There was no plan for integration.
If there had been a plan in place prior to the announcement, the integration
would have been much smoother.“ Once you announce it, you should
have a plan in place. You have to have clearly focused executive leadership
on the ground the day the merger occurs. And from that would flow a coherent
message to the community about your mission and your values, and who you are
and what you're going to be doing now .”
There was no outside facilitator to keep the process on track.
“It might be helpful if there was an independent facilitator
or consultant — somebody from the outside who has worked through these
issues who would serve as counsel to the CEO and also to the board .”
Challenges unique to CMC
The organizations' size, their long histories, and different cultures
created complexities.
Several characteristics of the organizations compounded the problems
caused by lack of communication and an integration plan.“ Both organizations
reacted to things very differently, and approached things differently. Each
had a long history of its own, and there was a great sense of loss when they
merged. So, there was a cultural shock for both. And, this was more difficult
because there were no plans set in place as to how the merger was going to
work. We were just all of a sudden one. It wasn't clear who would take leadership
roles. There was no discussion. There was a lot of acculturation that didn't
occur very well because of the different approaches of the two museums.”
The large board was unwieldy.
The boards were merged in their entirety, resulting in an extremely
large governing body. Over time, this was reduced to 35. While this is still
fairly large, it is significantly smaller than the board was for many years
post-merger when it had more than 50 members, and at times more than 60. While
this made it more difficult to make decisions, this challenge was effectively
met.“ What ended up happening was the officers group functioned as
the executive committee, the executive committee functioned as the board, and
the full board functioned as a super board to whom reports were made and not
a lot of discussion occurred.
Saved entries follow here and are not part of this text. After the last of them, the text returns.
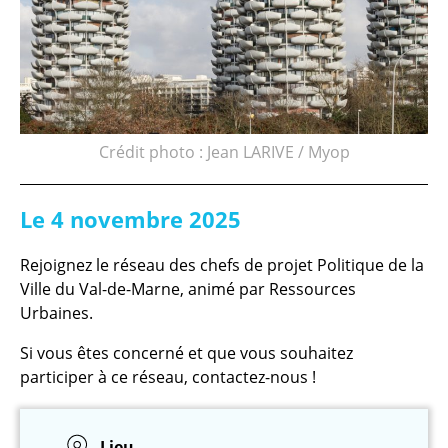
Crédit photo : Jean LARIVE / Myop
Le 4 novembre 2025
Rejoignez le réseau des chefs de projet Politique de la
Ville du Val-de-Marne, animé par Ressources
Urbaines.
Si vous êtes concerné et que vous souhaitez
participer à ce réseau, contactez-nous !
Lieu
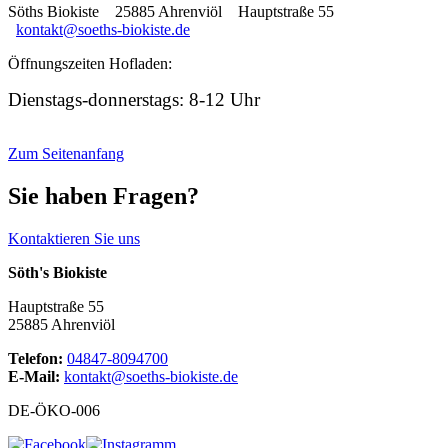
Söths Biokiste 25885 Ahrenviöl Hauptstraße 55
kontakt@soeths-biokiste.de
Öffnungszeiten Hofladen:
Dienstags-donnerstags: 8-12 Uhr
Zum Seitenanfang
Sie haben Fragen?
Kontaktieren Sie uns
Söth's Biokiste
Hauptstraße 55
25885 Ahrenviöl
Telefon:
04847-8094700
E-Mail:
kontakt@soeths-biokiste.de
DE-ÖKO-006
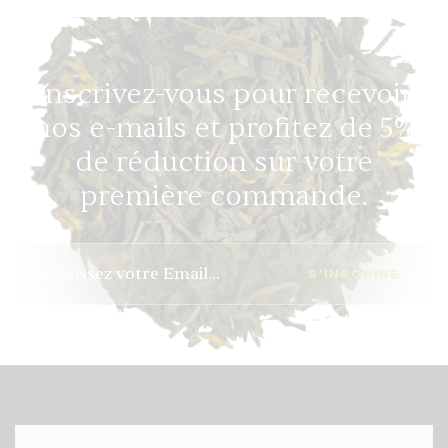
Inscrivez-vous pour recevoir
nos e-mails et profitez de 5%
de réduction sur votre
première commande.
S'INSCRIRE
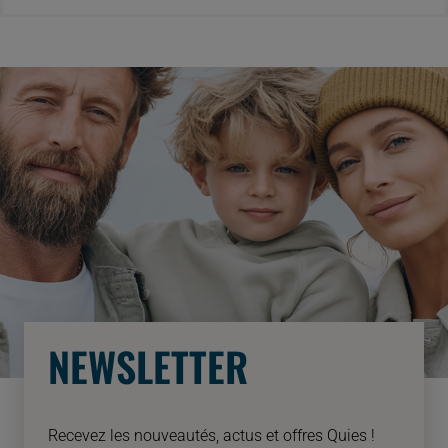
NEWSLETTER
Recevez les nouveautés, actus et offres Quies !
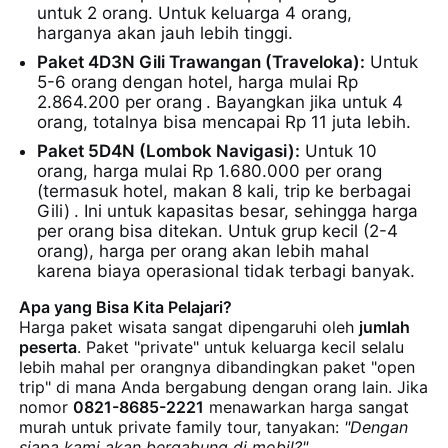
untuk 2 orang. Untuk keluarga 4 orang,
harganya akan jauh lebih tinggi.
Paket 4D3N Gili Trawangan (Traveloka):
Untuk
5-6 orang dengan hotel, harga mulai Rp
2.864.200 per orang
. Bayangkan jika untuk 4
orang, totalnya bisa mencapai Rp 11 juta lebih.
Paket 5D4N (Lombok Navigasi):
Untuk 10
orang, harga mulai Rp 1.680.000 per orang
(termasuk hotel, makan 8 kali, trip ke berbagai
Gili)
. Ini untuk kapasitas besar, sehingga harga
per orang bisa ditekan. Untuk grup kecil (2-4
orang), harga per orang akan lebih mahal
karena biaya operasional tidak terbagi banyak.
Apa yang Bisa Kita Pelajari?
Harga paket wisata sangat dipengaruhi oleh
jumlah
peserta
. Paket "private" untuk keluarga kecil selalu
lebih mahal per orangnya dibandingkan paket "open
trip" di mana Anda bergabung dengan orang lain. Jika
nomor
0821-8685-2221
menawarkan harga sangat
murah untuk private family tour, tanyakan:
"Dengan
siapa kami akan bergabung di mobil?"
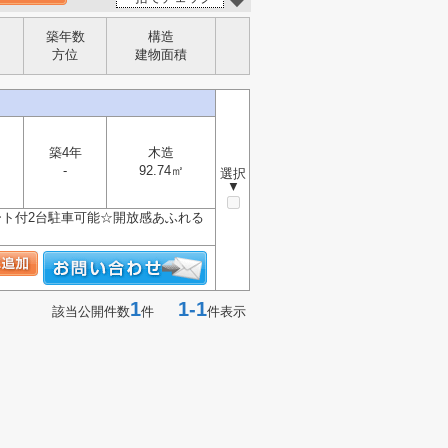
築年数
構造
方位
建物面積
築4年
木造
-
92.74㎡
選択
▼
ート付2台駐車可能☆開放感あふれる
1
1-1
該当公開件数
件
件表示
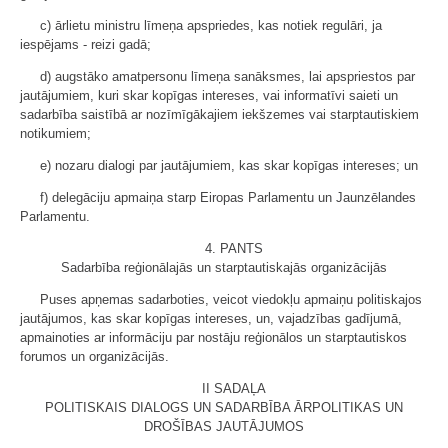
c) ārlietu ministru līmeņa apspriedes, kas notiek regulāri, ja
iespējams - reizi gadā;
d) augstāko amatpersonu līmeņa sanāksmes, lai apspriestos par
jautājumiem, kuri skar kopīgas intereses, vai informatīvi saieti un
sadarbība saistībā ar nozīmīgākajiem iekšzemes vai starptautiskiem
notikumiem;
e) nozaru dialogi par jautājumiem, kas skar kopīgas intereses; un
f) delegāciju apmaiņa starp Eiropas Parlamentu un Jaunzēlandes
Parlamentu.
4. PANTS
Sadarbība reģionālajās un starptautiskajās organizācijās
Puses apņemas sadarboties, veicot viedokļu apmaiņu politiskajos
jautājumos, kas skar kopīgas intereses, un, vajadzības gadījumā,
apmainoties ar informāciju par nostāju reģionālos un starptautiskos
forumos un organizācijās.
II SADAĻA
POLITISKAIS DIALOGS UN SADARBĪBA ĀRPOLITIKAS UN
DROŠĪBAS JAUTĀJUMOS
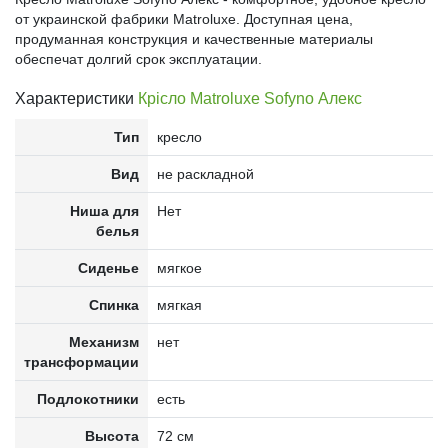
от украинской фабрики Matroluxe. Доступная цена,
продуманная конструкция и качественные материалы
обеспечат долгий срок эксплуатации.
Характеристики
Крісло Matroluxe Sofyno Алекс
Тип
кресло
Вид
не раскладной
Ниша для
Нет
белья
Сиденье
мягкое
Спинка
мягкая
Механизм
нет
трансформации
Подлокотники
есть
Высота
72 см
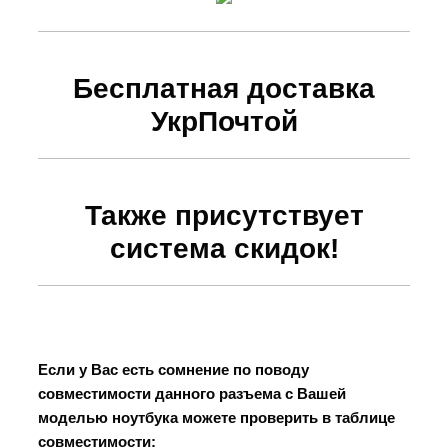
Бесплатная доставка
УкрПочтой
Также присутствует
система скидок!
Если у Вас есть сомнение по поводу
совместимости данного разъема с Вашей
моделью ноутбука можете проверить в таблице
совместимости:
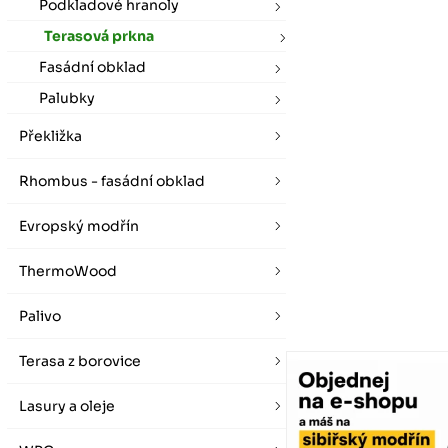
vybírat zde
Po-Pá 07:00 - 16:00, So 08:00 - 12:00 (ne Liberec)
Podkladové hranoly
Zimní otevírací doba (listopad - únor)
Terasová prkna
Po-Pá 08:00 - 16:00, So 08:00 - 12:00 (ne Liberec)
Fasádní obklad
Palubky
Překližka
Rhombus - fasádní obklad
Evropský modřín
ThermoWood
Palivo
Terasa z borovice
Lasury a oleje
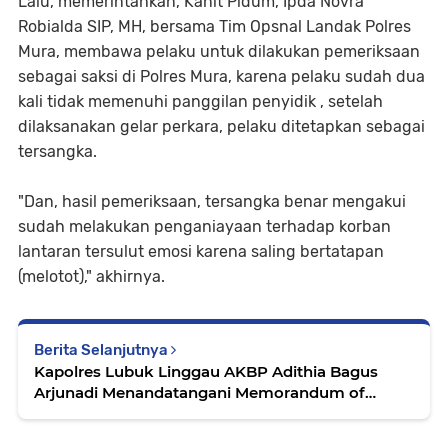
Lalu, memerintahkan, Kanit Pidum, Ipda Novra
Robialda SIP, MH, bersama Tim Opsnal Landak Polres
Mura, membawa pelaku untuk dilakukan pemeriksaan
sebagai saksi di Polres Mura, karena pelaku sudah dua
kali tidak memenuhi panggilan penyidik , setelah
dilaksanakan gelar perkara, pelaku ditetapkan sebagai
tersangka.
"Dan, hasil pemeriksaan, tersangka benar mengakui
sudah melakukan penganiayaan terhadap korban
lantaran tersulut emosi karena saling bertatapan
(melotot)," akhirnya.
Berita Selanjutnya
Kapolres Lubuk Linggau AKBP Adithia Bagus
Arjunadi Menandatangani Memorandum of
Understanding (MOU) bersama Kepala Dinas
Pendidikan dan Kebudayaan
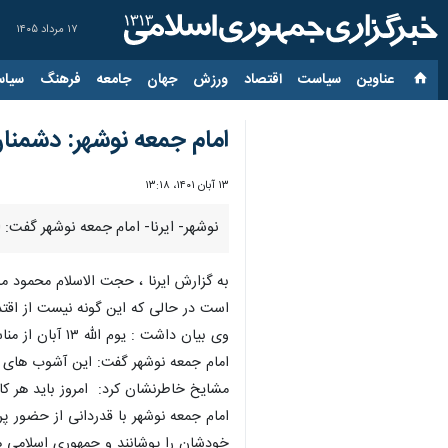
۱۷ مرداد ۱۴۰۵
عناوین‌
سیاست
اقتصاد
ورزش
جهان
جامعه
فرهنگ
سیاس
امام جمعه نوشهر: دشمنان
۱۳ آبان ۱۴۰۱، ۱۳:۱۸
نوشهر- ایرنا- امام جمعه نوشهر گفت: 
به گزارش ایرنا ، حجت الاسلام محمود 
است در حالی که این گونه نیست از اقتد
وی بیان داشت : یوم الله ۱۳ آبان از مناسبت های بسیار مهم دوران انقلاب است که در چنین مناسبتی گوشه ای از جنایات آمریکا، انگلیس و اسرائیل برای ملت ایران آشکار می شود.
امام جمعه نوشهر گفت: این آشوب های 
مشایخ خاطرنشان کرد: امروز باید هر کاری
خودشان را پوشانند و جمهوری اسلامی 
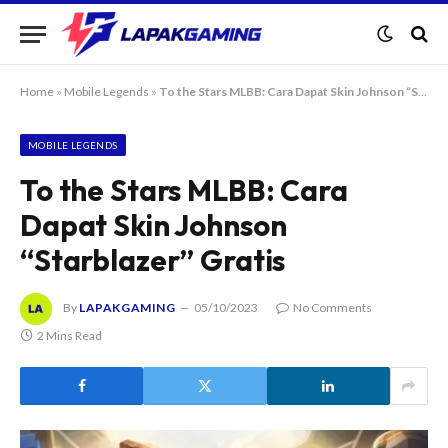
Home
»
Mobile Legends
»
To the Stars MLBB: Cara Dapat Skin Johnson “Starblazer” Gratis
MOBILE LEGENDS
To the Stars MLBB: Cara
Dapat Skin Johnson
“Starblazer” Gratis
By
LAPAKGAMING
05/10/2023
No Comments
2 Mins Read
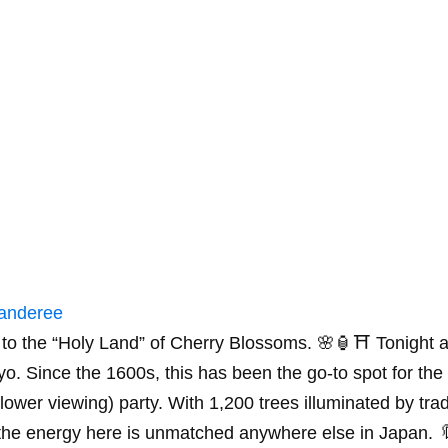
anderee
o the “Holy Land” of Cherry Blossoms. 🌸🏮⛩️ Tonight 
yo. Since the 1600s, this has been the go-to spot for the 
ower viewing) party. With 1,200 trees illuminated by trad
 the energy here is unmatched anywhere else in Japan.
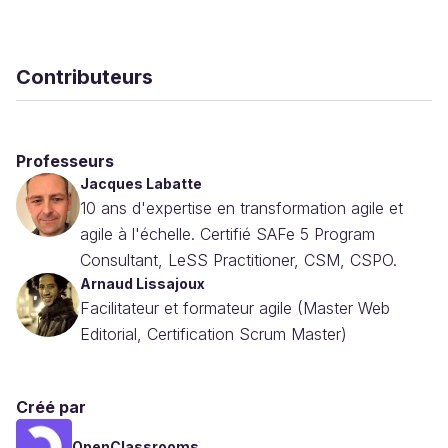
Contributeurs
Professeurs
Jacques Labatte
10 ans d'expertise en transformation agile et
agile à l'échelle. Certifié SAFe 5 Program
Consultant, LeSS Practitioner, CSM, CSPO.
Arnaud Lissajoux
Facilitateur et formateur agile (Master Web
Editorial, Certification Scrum Master)
Créé par
OpenClassrooms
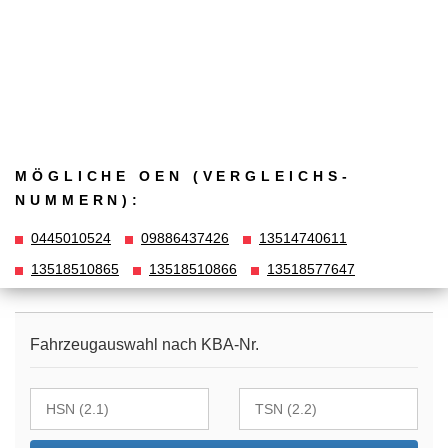
MÖGLICHE OEN (VERGLEICHS­
NUMMERN):
0445010524
09886437426
13514740611
13518510865
13518510866
13518577647
Fahrzeugauswahl nach KBA-Nr.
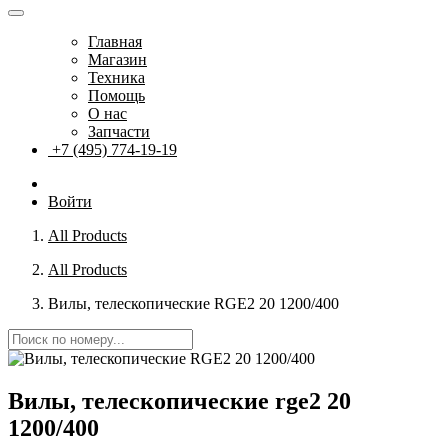
Главная
Магазин
Техника
Помощь
О нас
Запчасти
+7 (495) 774-19-19
Войти
All Products
All Products
Вилы, телескопические RGE2 20 1200/400
Вилы, телескопические rge2 20
1200/400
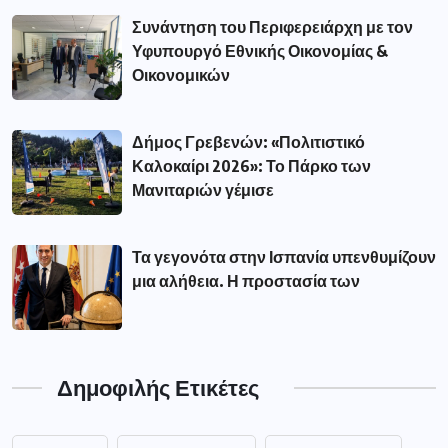
Συνάντηση του Περιφερειάρχη με τον
Υφυπουργό Εθνικής Οικονομίας &
Οικονομικών
Δήμος Γρεβενών: «Πολιτιστικό
Καλοκαίρι 2026»: Το Πάρκο των
Μανιταριών γέμισε
Τα γεγονότα στην Ισπανία υπενθυμίζουν
μια αλήθεια. Η προστασία των
Δημοφιλής Ετικέτες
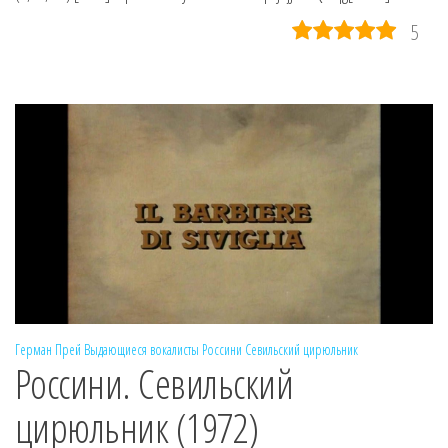
5
Герман Прей
Выдающиеся вокалисты
Россини
Севильский цирюльник
Россини. Севильский
цирюльник (1972)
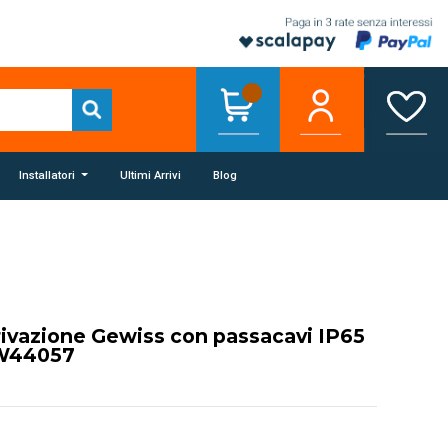
Installatori
Ultimi Arrivi
Blog
rivazione Gewiss con passacavi IP65
W44057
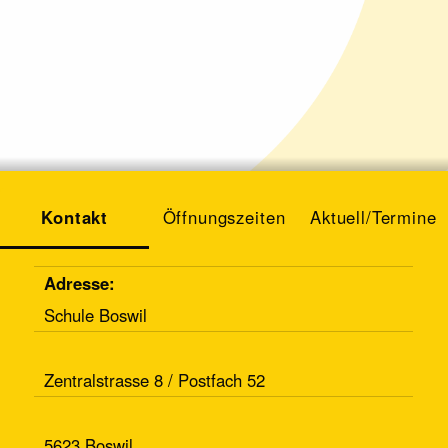
Kontakt
Öffnungszeiten
Aktuell/Termine
Adresse:
Schule Boswil
Zentralstrasse 8 / Postfach 52
5623 Boswil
So, they found a way to make it work. Over time
we've gotten it back to where it makes more sense .”
At the time, there was not a lot of information available on nonprofit
mergers.
Long-time staff member Sandra Shipley noted:“ One of the
most helpful things would have been to know what has happened in other places
and how they handled it. Twelve years ago when this started, I had a large
department and I wanted to be able to keep the staff calm and full of information.
I started reading a lot of literature, the vast of majority of which focused
only on for-profits .”
Lessons Learned
After many tumultuous years of change, today CMC is the most highly attended
museum in Ohio with more than one million visitors annually, and is recognized
as one of the Ohio Valley region's leading cultural attractions. A financial
burden still exists, and CMC is working on broadening public support through
several initiatives, including state and federal appropriations and a potential
county tax levy.
CMC's experiences with merger integration provide many sound lessons for others
considering a merger or in the midst of merger discussions or integration.
These lessons are drawn from what was done right and what could have been done
better, and also, through retrospective reflection, what could have
been done but wasn't.
Key lessons learned include:
- Develop an integration plan prior to announcing the merger and begin implementing
it immediately. Have a manageable number of measurable goals and monitor
progress over time.
- Put executive leadership in place as quickly as possible.
- Have frequent, honest, clear, consistent, and two-way communication with
both internal and external stakeholders.
- Get the staffs together as soon as possible to work on a joint project
that has an external focus.
- Focus on vision and mission.
- Emphasize the value and importance of each individual's role in organizational
outcomes.
- Use an outside facilitator to keep the process focused and on track.